11 For in six days the Lord made the heavens and the earth…and all that is in them, and rested the seventh day…

God rested not because He was weary, but because He was finished!  He was finished with the work of creating.  There was a limit to God’s creative work and God met the limit.  So man must also recognize the value of limits to his work.  

Ray Stedman called the Sabbath, “God’s stress management program.”  I like that.  The Sabbath teaches us the value of “pushing the pause button,” taking a break from the frenetic pace of our workaday world, giving our bodies and our minds a break from the chaos.

Rest.  But what are we to do during this time of resting?  Third R.  Reverence, Rest, number three:

  1. Remembering 

We’ve already noted the importance of reverence; the Lord’s Day is a day consecrated or set aside for focus upon the Lord.  And it is during this day of focus that we remember.  We remember Who God is and what He has done.  

Right after Moses gives the fourth commandment to rest on the Sabbath, he adds this in  

Deuteronomy 5:15, He says: “And remember that you were a slave in the land of Egypt, and the Lord your God brought you out from there by a mighty hand and by an outstretched arm; therefore the Lord your God commanded you to keep the Sabbath day.”

Remember what God did for you.  Remember how He delivered you.  Therefore, or for this reason, the Lord your God commanded you to keep the Sabbath day.  So observing the Sabbath is not just about reverence and rest, it is about remembering; purposeful remembering the Lord on the Sabbath.

The Lord’s day is not a day merely to sit around and do nothing!  It is a day, yes to physically rest from the regular routine of word, but it is a thoughtful rest.  It is a time to remember who God is and what He has done; a thoughtful rest.  In a word, it is worship.  

We gather together here and think about God, remembering His mighty acts, praising Him because He is worthy of all praise. 

And we take time in our homes to open the Word, reading from the Bible, remembering who He is and what He has done.  It is a special time for thoughtful, restful reflection upon the Lord.

So the point of the Lord’s Day is not rest in the sense of inactivity and idleness, laying around all day, or just sitting around watching TV, or going shopping or playing video games and surfing the internet.  Again, we must not be legalistic here.  Some time in those activities may well be acceptable, but we must take care not to lose the day.  

We must not miss the blessing of the Lord’s Day as a day of “relaxation infused with consecration.”  The Lord’s Day is a special day on which we refrain from doing the things we normally do that we might consecrate ourselves to God and enjoy His presence more fully in a uniquely wonderful way!  

As our Lord Jesus said: “The Sabbath was made for man.”  It is a gift from God!

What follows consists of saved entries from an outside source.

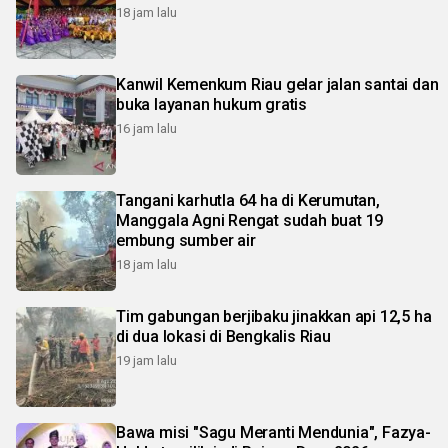
18 jam lalu
Kanwil Kemenkum Riau gelar jalan santai dan
buka layanan hukum gratis
16 jam lalu
Tangani karhutla 64 ha di Kerumutan,
Manggala Agni Rengat sudah buat 19
embung sumber air
18 jam lalu
Tim gabungan berjibaku jinakkan api 12,5 ha
di dua lokasi di Bengkalis Riau
19 jam lalu
Bawa misi "Sagu Meranti Mendunia", Fazya-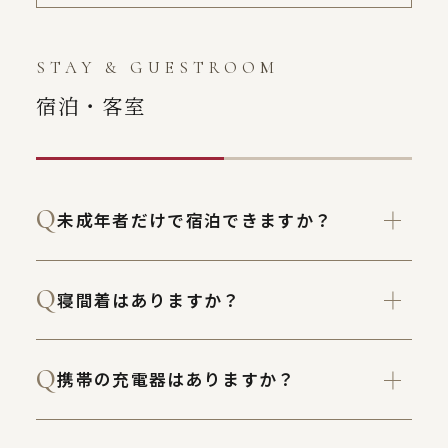
STAY & GUESTROOM
宿泊・客室
未成年者だけで宿泊できますか？
寝間着はありますか？
携帯の充電器はありますか？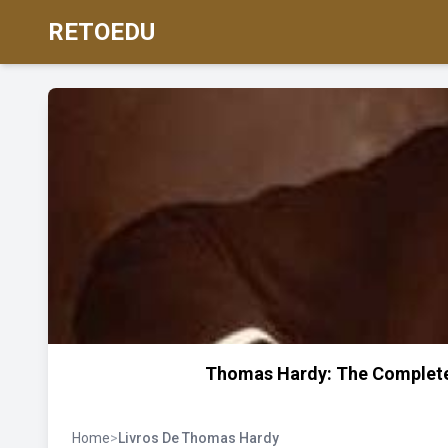
RETOEDU
Thomas Hardy: The Complete
Home
>
Livros De Thomas Hardy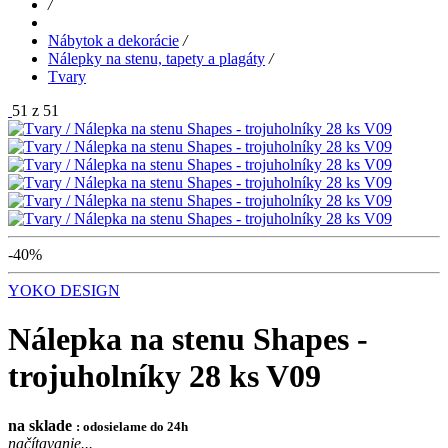
/
Nábytok a dekorácie
/
Nálepky na stenu, tapety a plagáty
/
Tvary
51 z 51
-40%
YOKO DESIGN
Nálepka na stenu Shapes -
trojuholníky 28 ks V09
na sklade
: odosielame do 24h
načítavanie...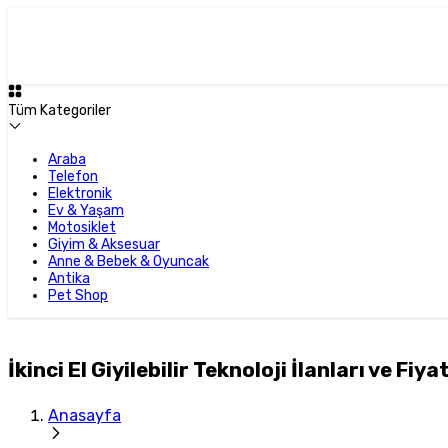
Tüm Kategoriler
Araba
Telefon
Elektronik
Ev & Yaşam
Motosiklet
Giyim & Aksesuar
Anne & Bebek & Oyuncak
Antika
Pet Shop
İkinci El Giyilebilir Teknoloji İlanları ve Fiya
Anasayfa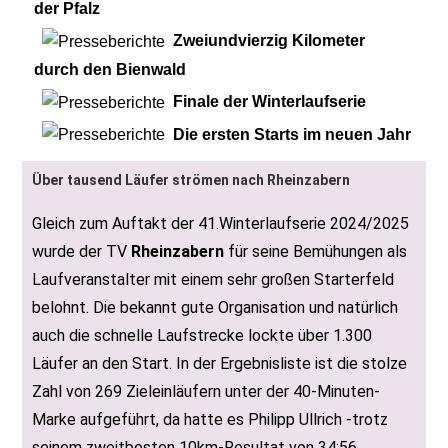
der Pfalz
Zweiundvierzig Kilometer
durch den Bienwald
Finale der Winterlaufserie
Die ersten Starts im neuen Jahr
Über tausend Läufer strömen nach Rheinzabern
Gleich zum Auftakt der 41.Winterlaufserie 2024/2025
wurde der TV
Rheinzabern
für seine Bemühungen als
Laufveranstalter mit einem sehr großen Starterfeld
belohnt. Die bekannt gute Organisation und natürlich
auch die schnelle Laufstrecke lockte über 1.300
Läufer an den Start. In der Ergebnisliste ist die stolze
Zahl von 269 Zieleinläufern unter der 40-Minuten-
Marke aufgeführt, da hatte es Philipp Ullrich -trotz
seinem zweitbesten 10km-Resultat von 34:56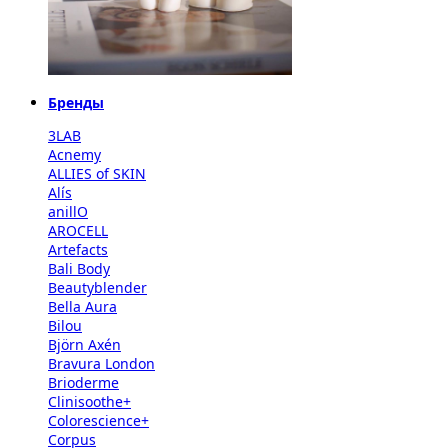
Бренды
3LAB
Acnemy
ALLIES of SKIN
Alís
anillO
AROCELL
Artefacts
Bali Body
Beautyblender
Bella Aura
Bilou
Björn Axén
Bravura London
Brioderme
Clinisoothe+
Colorescience+
Corpus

Let me invite you to bow your heads as we prepare to respond to God’s truth.  You may wish to close your eyes as we review the essence of our study.  First, is there a sin you need to confess right now before God?  Have you compromised your faith, allowing sin to intrude through the city gates and into your temple—your mind, your body.  Confess silently to God and ask His forgiveness.  Repent.  Turn to God.  And what of the Sabbath?  What do you need to make sure Sunday never becomes like just any other day, but a special day—a day of reverence, rest, and remembering.  You may ask God silently, “God, help me always to observe the Sabbath and keep it holy.”  

If you’re not a believer, you’ve never been saved, turn to Jesus Christ and be saved from your sin.  The Bible teaches in the Book of Hebrews that Jesus Christ is the One in Whom is found rest, real rest, in the fullest sense.  So if you are weak and tired and heavy-laden with sin and sorrow, go to Jesus and He will give you rest, heavenly rest, salvation rest.  Just say to Him right now, “Lord Jesus Christ, I admit that I am weaker and more sinful than I ever before believed, but, through you, I am more loved and accepted than I ever dared hope. I thank you for paying my debt, bearing my punishment and offering forgiveness. I turn from my sin and receive you as Savior.”  

“God, as we prepare to sing in response to Your truth, give us grace to surrender all to You, including the Sabbath, in Jesus’ name, amen.”

Now stand to sing, and you respond however you need to respond.